I could choose the least tumultuous side of the waters and try and make my way trough the incoming flood, or I could retreat and find another way, or, perish the thought, cancel the appointment and go home.

What would “common sense” dictate?

I don’t know.

But I do know that  appointments are to be kept and so I forged forward.

As I proceeded in the swirling waters, the one thing I did not know and could not know was whether the remaining grates were where they belonged on the drain, or whether I would drive the car into a hole and get stuck, or even if the road was no longer there – all was obscured by the abundance of gushing and frothing water.

As I cleared that barrier, and made my way through the torrent of water flowing as from a cataract from the park I crested the wee hill to a ‘T’ junction. My plan was to turn left. It transpired that was a good plan as there had been a massive inundation complete with masses of gravel and stones and even now, with water obscuring the full extent, it was clear the road to the right was impassible to all.
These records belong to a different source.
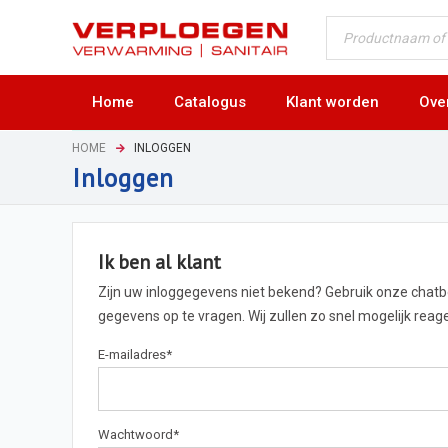
Home
Catalogus
Klant worden
Ove
HOME
INLOGGEN
Inloggen
Ik ben al klant
Zijn uw inloggegevens niet bekend? Gebruik onze chat
gegevens op te vragen. Wij zullen zo snel mogelijk rea
E-mailadres
*
Wachtwoord
*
I made my planned left turn and drove the ‘middle’ road – the ‘high’ road would have been accessed by turning right, the blocked way and the ‘lower’ road, well when I first turned left I would have to have turned right at that point to get to it.

The course of this ‘middle’ road travels laterally, traversing the hillside and additionally took me higher up the hillside. On this road there were few vehicle roads on the right, the steep hillside side, but many footpaths providing access to the hillside homes. These footpaths, all concreted and basically forming continuous stairways were now all converted to stream-beds, cataracts and water falls.

Through the rainfall, wiper blades banging back and forth trying to keep the windscreen somewhat clear and the inevitable build up of moisture on the inside of the glass could not hide the fact that it was quite an impressive sight – as long as you do not have to travel on any of the footpaths up the mountain and the water is not finding an egress into the homes clinging on the mountainside.

A glance to my left, downwards and city side, and I cannot see the city. It is shrouded in cloud and pelting rain.

At this rather late and belated point I began to think that this wasn’t one of the wisest things I had ever done.

But, I had chosen, there was literally no turning back – I could only press onwards.

Completing the traverse of the mountain side, the time came to move down towards the plain. As I descended, once again I passed more cast iron grates peering up from the waters giving silent warning that the storm drain below had been utterly compromised.

Once on the flatter part of the city a new sight greeted me. The waters that had entered the storm drains up the mountain, filling the pipes to their capacity, had now, on the level, been translated into geysers, forcing the manhole covers off and bubbling, gurgling and sometimes forming great columns of water erupting out of the drains and onto the streets.

The world is truly upside down when the drains – which are supposed to remove unwanted excess water are now the conveyance for delivering massive amounts of unwanted water onto the streets.

At last I turned onto a main road where I joined a line of slowly moving vehicles – now I could relax a bit. Being at the tail end of moving queue of vehicles I had, in effect, an independent guide as to the depth of the water ahead and indeed if the road was missing below the surface of the water. My task was to follow the queue and the vehicle in front would declare the depth of the water and if there were any hidden dangers. I would not have to discover that for myself.

Sometimes it is best to be at the back of a queue and not leading one.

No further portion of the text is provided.